Step 3: Preliminary conclusion
If a server is pingable from its own subnet but not from outside, it will usually be either a firewall policy or a misconfigured host problem. For simplicity we’re not using any firewalls here, so we’re quite sure the gateway IP is misconfigured on the server. But how can we prove it? Well, let’s check if the server is trying to resolve another address.

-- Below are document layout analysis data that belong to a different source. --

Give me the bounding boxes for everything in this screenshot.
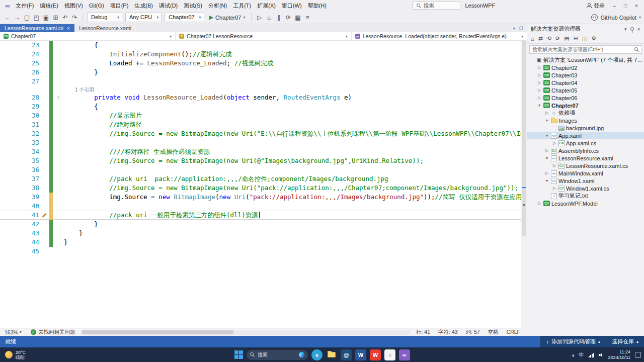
code-editor[interactable]: 23 {24 InitializeComponent();//逻辑树完成25 L… [0, 41, 527, 328]
browser-app-icon[interactable]: ○ [384, 349, 395, 360]
tree-item-background.jpg[interactable]: background.jpg [527, 124, 644, 132]
edge-icon[interactable]: e [311, 349, 323, 360]
menu-item-12[interactable]: 帮助(H) [305, 2, 330, 10]
pin-icon[interactable] [630, 27, 634, 31]
menu-item-10[interactable]: 扩展(X) [254, 2, 279, 10]
menu-item-3[interactable]: Git(G) [86, 2, 107, 10]
editor-vertical-scrollbar[interactable] [521, 41, 527, 328]
expander-icon[interactable]: ▾ [544, 133, 549, 138]
redo-icon[interactable]: ↷ [70, 14, 79, 21]
menu-item-0[interactable]: 文件(F) [13, 2, 37, 10]
tree-item-Window1.xaml.cs[interactable]: ▷C#Window1.xaml.cs [527, 185, 644, 192]
tree-item-Chapter02[interactable]: ▷C#Chapter02 [527, 64, 644, 71]
breadcrumb-member-dropdown[interactable]: ▭ LessonResource_Loaded(object sender, R… [352, 32, 527, 40]
switch-views-icon[interactable]: ⇄ [538, 35, 543, 42]
expander-icon[interactable]: ▷ [552, 163, 557, 168]
tree-item-App.xaml.cs[interactable]: ▷C#App.xaml.cs [527, 139, 644, 147]
sync-with-active-document-icon[interactable]: ⟲ [547, 35, 551, 42]
navigate-backward-icon[interactable]: ← [3, 14, 13, 21]
taskbar-search-box[interactable]: 搜索 [247, 350, 308, 360]
close-icon[interactable]: × [67, 26, 70, 31]
tree-item-学习笔记.txt[interactable]: ≡学习笔记.txt [527, 192, 644, 200]
menu-item-4[interactable]: 项目(P) [107, 2, 132, 10]
home-icon[interactable]: ⌂ [531, 36, 534, 42]
hot-reload-icon[interactable]: ♨ [264, 14, 274, 21]
expander-icon[interactable]: ▾ [544, 156, 549, 160]
outline-icon[interactable]: ≡ [302, 14, 312, 21]
tree-item-Chapter03[interactable]: ▷C#Chapter03 [527, 71, 644, 79]
menu-item-6[interactable]: 调试(D) [156, 2, 181, 10]
tree-item-Window1.xaml[interactable]: ▾</>Window1.xaml [527, 177, 644, 185]
expander-icon[interactable]: ▷ [537, 65, 542, 70]
breadcrumb-type-dropdown[interactable]: C Chapter07.LessonResource ▾ [176, 32, 351, 40]
windows-start-button[interactable] [234, 350, 243, 359]
clock[interactable]: 11:24 2024/10/11 [608, 349, 630, 360]
document-list-chevron-icon[interactable]: ▾ [513, 26, 515, 31]
collapse-all-icon[interactable]: ⊟ [574, 35, 578, 42]
tree-item-LessonResource.xaml[interactable]: ▾</>LessonResource.xaml [527, 154, 644, 162]
menu-item-2[interactable]: 视图(V) [61, 2, 86, 10]
menu-item-5[interactable]: 生成(B) [131, 2, 156, 10]
add-to-source-control-button[interactable]: ↑ 添加到源代码管理 ▴ [540, 336, 606, 347]
volume-icon[interactable] [599, 352, 604, 357]
tree-item-Chapter04[interactable]: ▷C#Chapter04 [527, 79, 644, 86]
attach-debugger-icon[interactable]: ▷ [255, 14, 264, 21]
solution-explorer-search[interactable]: 搜索解决方案资源管理器(Ctrl+;) [529, 45, 642, 54]
file-explorer-icon[interactable] [326, 349, 337, 360]
indentation-indicator[interactable]: 空格 [488, 329, 499, 336]
scrollbar-thumb[interactable] [522, 41, 526, 236]
editor-horizontal-scrollbar[interactable] [81, 330, 410, 335]
expander-icon[interactable]: ▷ [552, 141, 557, 145]
undo-icon[interactable]: ↶ [60, 14, 70, 21]
platform-dropdown[interactable]: Any CPU▾ [125, 13, 162, 22]
line-indicator[interactable]: 行: 41 [416, 329, 430, 336]
hidden-icons-chevron-icon[interactable]: ▴ [572, 352, 575, 357]
menu-item-1[interactable]: 编辑(E) [37, 2, 61, 10]
wps-icon[interactable]: W [370, 349, 381, 360]
save-icon[interactable]: ▣ [41, 14, 51, 21]
select-repository-button[interactable]: 选择仓库 ▴ [606, 336, 644, 347]
column-indicator[interactable]: 列: 57 [466, 329, 480, 336]
visual-studio-icon[interactable]: ∞ [399, 349, 410, 360]
float-window-icon[interactable]: ❐ [519, 26, 523, 31]
weather-widget[interactable]: 20°C 晴朗 [0, 347, 31, 362]
github-copilot-button[interactable]: GitHub Copilot ▾ [591, 14, 641, 21]
refresh-icon[interactable]: ⟳ [283, 14, 293, 21]
zoom-dropdown[interactable]: 163% ▾ [3, 329, 24, 335]
tree-item-AssemblyInfo.cs[interactable]: ▷C#AssemblyInfo.cs [527, 147, 644, 154]
mail-app-icon[interactable]: @ [341, 349, 352, 360]
start-debugging-button[interactable]: ▶ Chapter07 ▾ [206, 14, 249, 21]
expander-icon[interactable]: ▷ [544, 148, 549, 153]
scrollbar-thumb[interactable] [82, 330, 233, 334]
expander-icon[interactable]: ▷ [552, 186, 557, 191]
network-icon[interactable] [589, 352, 594, 357]
document-tab-LessonResource.xaml[interactable]: LessonResource.xaml [74, 24, 136, 32]
expander-icon[interactable]: ▷ [544, 171, 549, 175]
expander-icon[interactable]: ▾ [544, 178, 549, 183]
new-file-icon[interactable]: ▢ [22, 14, 32, 21]
save-all-icon[interactable]: ⊞ [51, 14, 60, 21]
quick-search-box[interactable]: 搜索 [412, 2, 460, 10]
tree-item-App.xaml[interactable]: ▾</>App.xaml [527, 132, 644, 139]
maximize-button[interactable]: □ [620, 3, 631, 9]
properties-icon[interactable]: ⚙ [591, 35, 596, 42]
input-method-indicator[interactable]: 中 [579, 351, 584, 358]
close-icon[interactable]: × [637, 26, 640, 32]
expander-icon[interactable]: ▷ [544, 111, 549, 115]
document-health-indicator[interactable]: ✓ 未找到相关问题 [31, 329, 75, 336]
tree-item-Chapter06[interactable]: ▷C#Chapter06 [527, 94, 644, 102]
refresh-icon[interactable]: ⟳ [555, 35, 560, 42]
menu-item-8[interactable]: 分析(N) [205, 2, 230, 10]
line-ending-indicator[interactable]: CRLF [507, 329, 520, 336]
word-icon[interactable]: W [355, 349, 366, 360]
tree-item-LessonWPF.Model[interactable]: ▷C#LessonWPF.Model [527, 200, 644, 207]
breadcrumb-project-dropdown[interactable]: C# Chapter07 ▾ [0, 32, 176, 40]
document-tab-LessonResource.xaml.cs[interactable]: LessonResource.xaml.cs× [0, 24, 74, 32]
expander-icon[interactable]: ▷ [537, 80, 542, 85]
expander-icon[interactable]: ▾ [544, 118, 549, 123]
tree-item-Chapter05[interactable]: ▷C#Chapter05 [527, 86, 644, 94]
menu-item-11[interactable]: 窗口(W) [279, 2, 305, 10]
configuration-dropdown[interactable]: Debug▾ [87, 13, 122, 22]
fold-margin[interactable]: ▿ [53, 93, 64, 102]
find-in-files-icon[interactable]: ▦ [293, 14, 302, 21]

Step 4: Capturing ARP traffic from server
If a host tries to access a device on the network, it resolves the destination’s MAC address using ARP. If it tries to communicate with a non-used IP, it sends ARP requests continuously. Let’s catch this behavior! First, look up the server’s MAC address:
N7K-11# sh ip arp 192.168.1.55Flags: * - Adjacencies learnt on non-active FHRP router
+ - Adjacencies synced via CFSoE
# - Adjacencies Throttled for Glean
D - Static Adjacencies attached to down interface
IP ARP Table
Total number of entries: 1
Address Age MAC Address Interface
192.168.1.55 00:17:48 0016.3500.0001 Vlan100
Now we just have to use ethanalyzer to see if there are repeated ARP queries from 0016.3500.0001:
N7K-11# ethanalyzer local interface inband capture-filter "arp && ether host 0016.3500.0011"
Capturing on inband
1 2016-05-18 10:34:33.561866 Hewlett-_00:00:01 -> Broadcast ARP 60 Who has 192.168.1.11? Tell 192.168.1.55
2 2016-05-18 10:34:35.370072 Hewlett-_00:00:01 -> Broadcast ARP 60 Who has 192.168.1.11? Tell 192.168.1.55
3 2016-05-18 10:34:38.568311 Hewlett-_00:00:01 -> Broadcast ARP 60 Who has 192.168.1.11? Tell 192.168.1.55
4 2016-05-18 10:34:40.370053 Hewlett-_00:00:01 -> Broadcast ARP 60 Who has 192.168.1.11? Tell 192.168.1.55
5 2016-05-18 10:34:42.370027 Hewlett-_00:00:01 -> Broadcast ARP 60 Who has 192.168.1.11? Tell 192.168.1.55
7 2016-05-18 10:34:43.491489 Hewlett-_00:00:01 -> Broadcast ARP 60 Who has 192.168.1.11? Tell 192.168.1.55
8 2016-05-18 10:34:44.577075 Hewlett-_00:00:01 -> Broadcast ARP 60 Who has 192.168.1.11? Tell 192.168.1.55
9 2016-05-18 10:34:46.369973 Hewlett-_00:00:01 -> Broadcast ARP 60 Who has 192.168.1.11? Tell 192.168.1.55
10 2016-05-18 10:34:47.489782 Hewlett-_00:00:01 -> Broadcast ARP 60 Who has 192.168.1.11? Tell 192.168.1.55
Ta-dah! Tell the installation team to change the gateway IP from .11 to .1.
A possible workaround
Let’s assume the onsite team is not able to change the gateway IP because they’re only responsible for the application hosted on the server, and the OS team has already left (not that something like this would ever happen 😄). They have to finish their work otherwise the company has to pay a penalty, so they ask you to make it somehow working. There’s a way to solve the problem, you can add the mistyped IP as a secondary HSRP IP (highlighted):
N7K-11(config-if)# sh run int vl100
interface Vlan100
description Application_servers_192.168.1.0/24
no shutdown
no ip redirects
ip address 192.168.1.2/26
ip ospf passive-interface
ip router ospf 1 area 0.0.0.0
ip pim sparse-mode
hsrp 1
preempt
priority 150
ip 192.168.1.1
ip 192.168.1.11 secondary
You can later remove it when the OS team will have the issue resolved.